道路の再舗装や、国内に6万もある壊れかけの橋の修理、学校設備の高度化や空調システムの近代化などの一番効果の高いインフラ投資は、利益を産まないという理由でトランプ氏の政策から除外されている。

ここの読者であれば、わたしと同じように、サマーズ氏の言い分は意味不明だと感じるだろう。これまでのここの読者でなくとも、すぐに同じ感情に支配されるはずである。サマーズ氏の主張とトランプ大統領の経済政策がどれほど似ているかを比べた以前の記事から、トランプ氏の発言を抜き出してみよう。

われわれはこの国のインフラを直す必要がある。この国のインフラは史上最悪の状態だ。アメリカにある橋の半分は信じられないほど危険な状態だ。それらはほとんど落ちかかっている。道、トンネル、病院、そして空港も直さなければならない。

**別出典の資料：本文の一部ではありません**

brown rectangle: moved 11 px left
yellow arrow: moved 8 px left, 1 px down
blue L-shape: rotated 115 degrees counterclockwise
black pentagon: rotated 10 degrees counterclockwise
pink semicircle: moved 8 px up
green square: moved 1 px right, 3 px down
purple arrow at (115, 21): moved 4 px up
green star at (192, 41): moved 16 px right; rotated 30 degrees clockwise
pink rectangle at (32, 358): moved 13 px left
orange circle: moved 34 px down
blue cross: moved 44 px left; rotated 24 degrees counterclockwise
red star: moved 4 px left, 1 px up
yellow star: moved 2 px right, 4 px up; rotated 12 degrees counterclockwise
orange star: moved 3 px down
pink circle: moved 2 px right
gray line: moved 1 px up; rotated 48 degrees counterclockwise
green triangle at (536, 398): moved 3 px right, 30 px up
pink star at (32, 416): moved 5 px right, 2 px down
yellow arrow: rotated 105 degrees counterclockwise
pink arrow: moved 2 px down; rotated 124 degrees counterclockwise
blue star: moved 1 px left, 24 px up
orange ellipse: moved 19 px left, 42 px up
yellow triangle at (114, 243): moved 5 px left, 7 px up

この記事を読んでもらえばより分かりやすいのだが、そもそもトランプ氏の経済政策はサマーズ氏の複製も同然であり、公共事業についてもこの通り除外するどころか明示的に含んでいる。特に空港の改善はサマーズ氏がこれまでブログなどで強く主張していたことをトランプ氏はそのまま復唱しているのである。記事を読んでもらえば分かるが、両者ともニューヨークのラガーディア空港とケネディ空港の設備劣化に言及しているところまで同じである。

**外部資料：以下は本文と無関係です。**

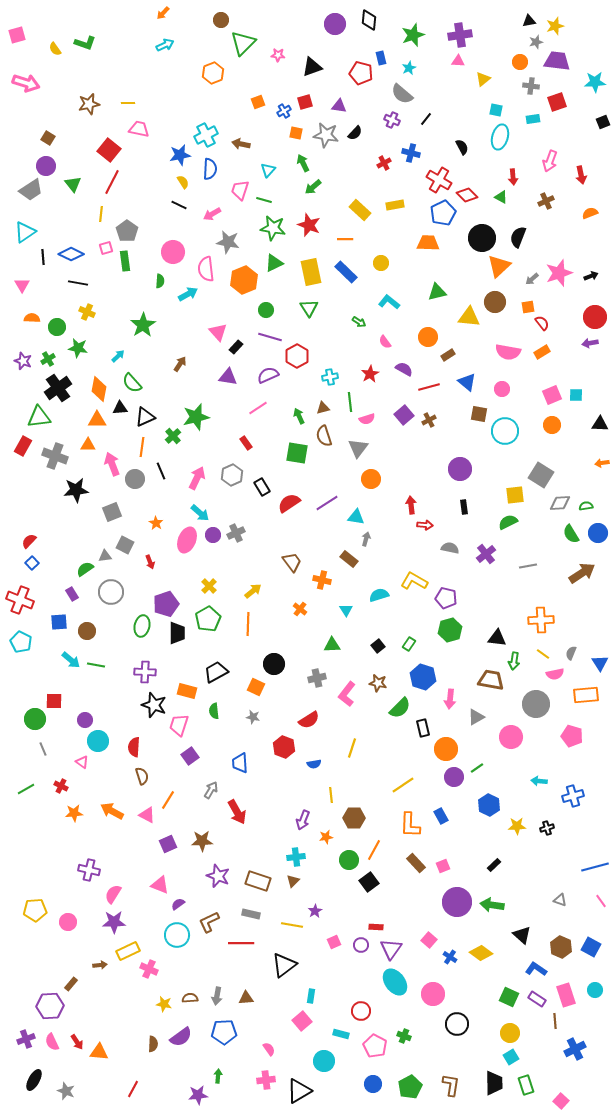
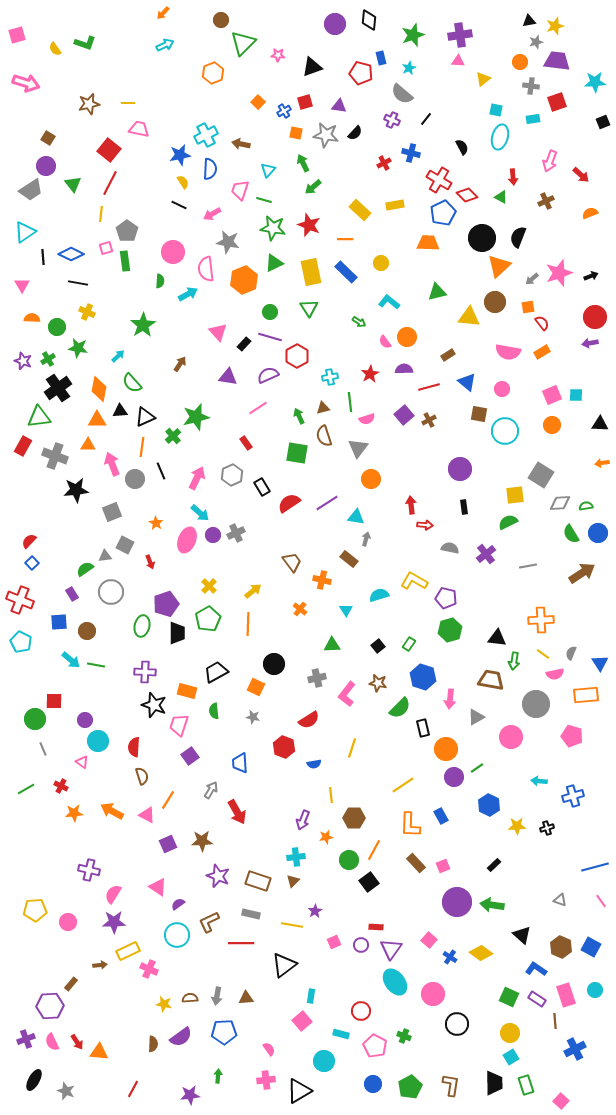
orange square at (258, 102): rotated 24 degrees counterclockwise
red arrow at (581, 175): rotated 36 degrees counterclockwise
red line at (112, 182): moved 2 px left, 1 px down
green circle at (266, 310): moved 4 px right, 2 px down
orange circle at (428, 337): moved 21 px left
black rectangle at (236, 347): moved 8 px right, 3 px up
purple semicircle at (404, 369): rotated 30 degrees counterclockwise
black triangle at (120, 408): moved 3 px down
pink triangle at (160, 885): moved 2 px left, 2 px down; rotated 12 degrees clockwise
purple star at (198, 1095): moved 8 px left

にもかかわらずサマーズ氏は一体何を言っているのか? トランプ氏がリベラルの価値観から逸脱したというだけで、サマーズ氏ほどの頭脳がこれほど理不尽な攻撃を行うのか? 何度読み返しても信じられないほどである。

茫然自失のリベラル

要するに、リベラルの政治活動家の茫然自失がそこまで来ているということである。著名投資家のジョージ・ソロス氏などは大統領選挙後に反トランプの抗議デモを速やかにでっち上げている。

彼らはこういう無茶苦茶な理屈と政治活動こそが人々のリベラルへの反感を高め、そして今回の選挙でトランプ大統領を産んだのだということに気付くことはない。彼らには真実に気付かないままで居て頂こう。しかし一般の人々にはそうであっては困るのである。

日本語で書いても仕方のないことだが、特にマイノリティの方々にはこう言いたい。いい加減気付いてはどうか。リベラルはマイノリティの敵である。リベラルこそがアメリカにおいてマイノリティの正当な権利を毀損し、難民でも何でもない中東移民をただ自分の政治的信条のために騙してヨーロッパに移住させ、そしてそこで貧困生活を送ることを余儀なくさせた張本人なのである。

リベラルの人々は決してマイノリティの暮らしを良くしていない。トランプ大統領を産んだのは彼らなのである。人々はいつになれば、自分たちを害する人々を盲目的に支持するのを止めるのだろうか。いつの時代もこうなのである。